(Saved entries)
*** Begin section ***

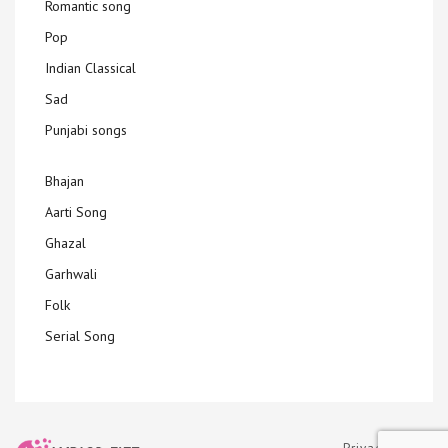
Romantic song
Pop
Indian Classical
Sad
Punjabi songs
Bhajan
Aarti Song
Ghazal
Garhwali
Folk
Serial Song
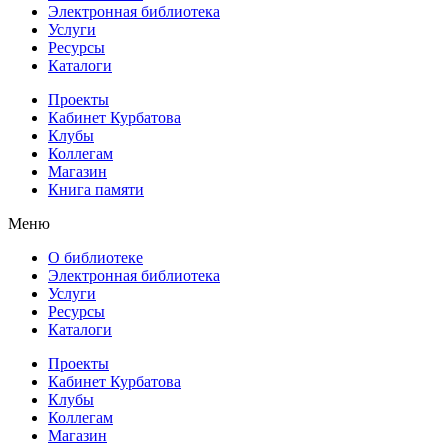
Электронная библиотека
Услуги
Ресурсы
Каталоги
Проекты
Кабинет Курбатова
Клубы
Коллегам
Магазин
Книга памяти
Меню
О библиотеке
Электронная библиотека
Услуги
Ресурсы
Каталоги
Проекты
Кабинет Курбатова
Клубы
Коллегам
Магазин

*** End section ***

● WHAT IS BEING ASKED
Take only the line containing "Indian Classical" and every line after it to the end of the entries, and copy them exactly, pictures excluded.

● SOLUTION
Indian Classical
Sad
Punjabi songs
Bhajan
Aarti Song
Ghazal
Garhwali
Folk
Serial Song
Электронная библиотека
Услуги
Ресурсы
Каталоги
Проекты
Кабинет Курбатова
Клубы
Коллегам
Магазин
Книга памяти
Меню
О библиотеке
Электронная библиотека
Услуги
Ресурсы
Каталоги
Проекты
Кабинет Курбатова
Клубы
Коллегам
Магазин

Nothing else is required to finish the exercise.